Alison Brimelow, president of the European Patent Office, has referred the deeply contentious question about how to assess the patentability of software-related inventions to her office's top appeals body, the enlarged board of appeal (EBoA), the EPO said late Friday.

Referrals to the EBoA are rare, happening only with the most complex questions. Another issue being considered by the EBoA is the question of whether human embryos can be patented.

The patentability of software has provoked fierce debate in Europe over the past 10 years. Technically, software is unpatentable. However, many software-related inventions have been granted European patents.

In 2005 a proposed E.U.-wide law attempting to clarify the matter was scrapped because of the depth of divisions between the pro- and anti-patent lobbies.

Brimelow has been considering referring the issue to the EBoA for almost two years, ever since two related patent disputes in the U.K. highlighted inconsistencies in the application of the European Patent Convention, the rule book used by patent courts in all 34 member countries of the EPO, including all 27 E.U. member states.

In November 2006 Neal Macrossan, an Australian entrepreneur software developer, lost an appeal against the U.K. Patent Office's rejection of his patent application. He wanted patent protection for a method for producing documents "for use in the formation of a corporate entity using a data processing system."

On the same day the U.K. Court of Appeal threw out a challenge against a patent owned by IT company Aerotel for a computer program that created a new network infrastructure for a group of computers.

The three judges presiding over the cases considered the first a business method, and therefore unpatentable, while the second was seen as a patentable hardware change.
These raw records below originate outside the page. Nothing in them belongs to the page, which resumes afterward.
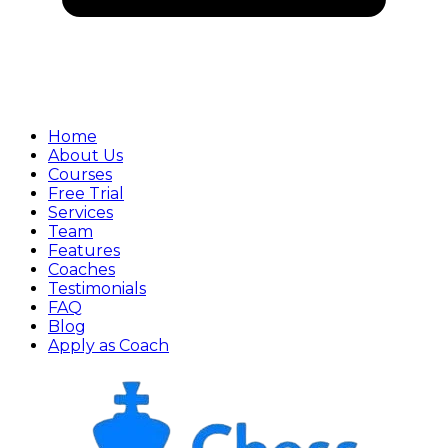
Home
About Us
Courses
Free Trial
Services
Team
Features
Coaches
Testimonials
FAQ
Blog
Apply as Coach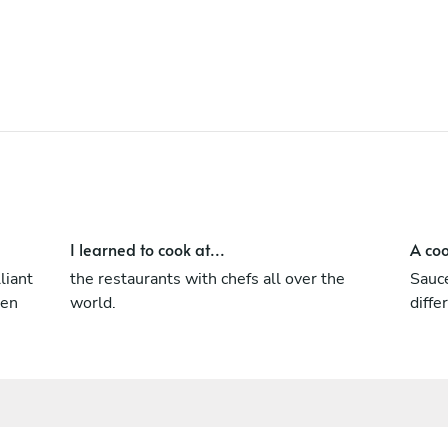
I learned to cook at...
A coo
liant
the restaurants with chefs all over the
Sauce
een
world.
diffe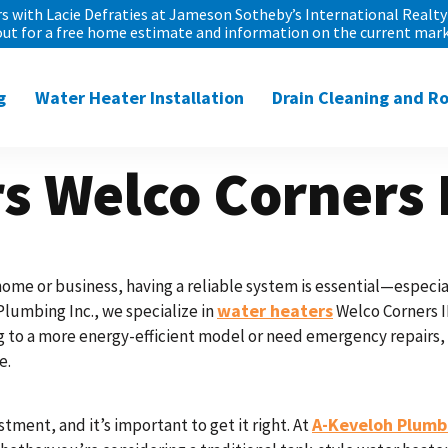
 with Lacie Defraties at Jameson Sotheby’s International Realty 
out for a free home estimate and information on the current mark
g
Water Heater Installation
Drain Cleaning and R
s Welco Corners 
ome or business, having a reliable system is essential—especial
water heaters
Plumbing Inc., we specialize in
Welco Corners IL
to a more energy-efficient model or need emergency repairs, ou
e.
A-Keveloh Plumbi
stment, and it’s important to get it right. At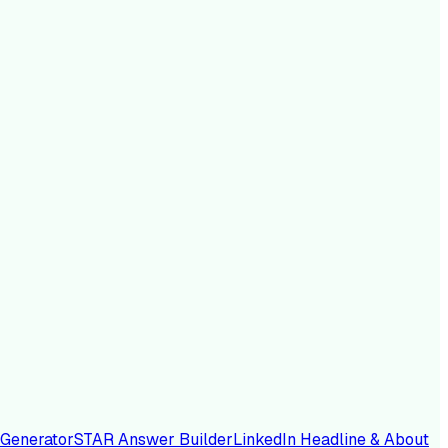
 Generator
STAR Answer Builder
LinkedIn Headline & About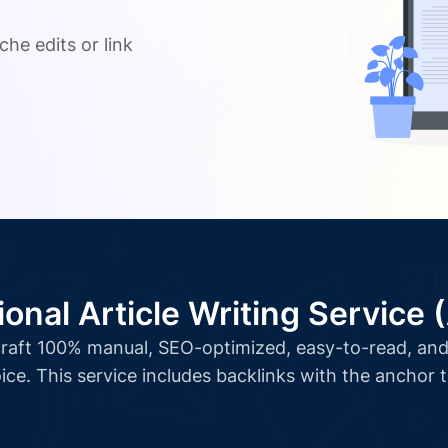
.
che edits or link
ional Article Writing Service 
l craft 100% manual, SEO-optimized, easy-to-read, and 
ice. This service includes backlinks with the anchor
Another U.K. judge called for a referral to the EPO's top appeals body to clarify the law concerning software patentability.

"Diverging decisions by the EPO's boards of appeal have created uncertainty regarding the patentability of programs for computers under the European Patent Convention (EPC)," the EPO said, adding that Brimelow has referred the questions to the EBoA in order to provide legal clarity.

"The answers to the questions are necessary to enable the further harmonious development of case law in this field," the EPO said.

The EBoA's conclusions "will lead to greater clarity concerning the limits of patentability, thereby facilitating application of the EPC by patent examiners and enabling both applicants and the wider public to understand the law regarding the patentability of programs for computers," it added.

The questions seek clarification not only on when a claim as a whole falls under the exclusion, but also on the circumstances under which individual features relating to programs for computers can contribute to the technical character of a claim.

They address four aspects of patentability in the field of computer programming, the EPO said.

The first question relates to the relevance of the category of a patent claim. The other three questions ask where the line should be drawn between what is excluded from patentability and what could be considered a patentable invention.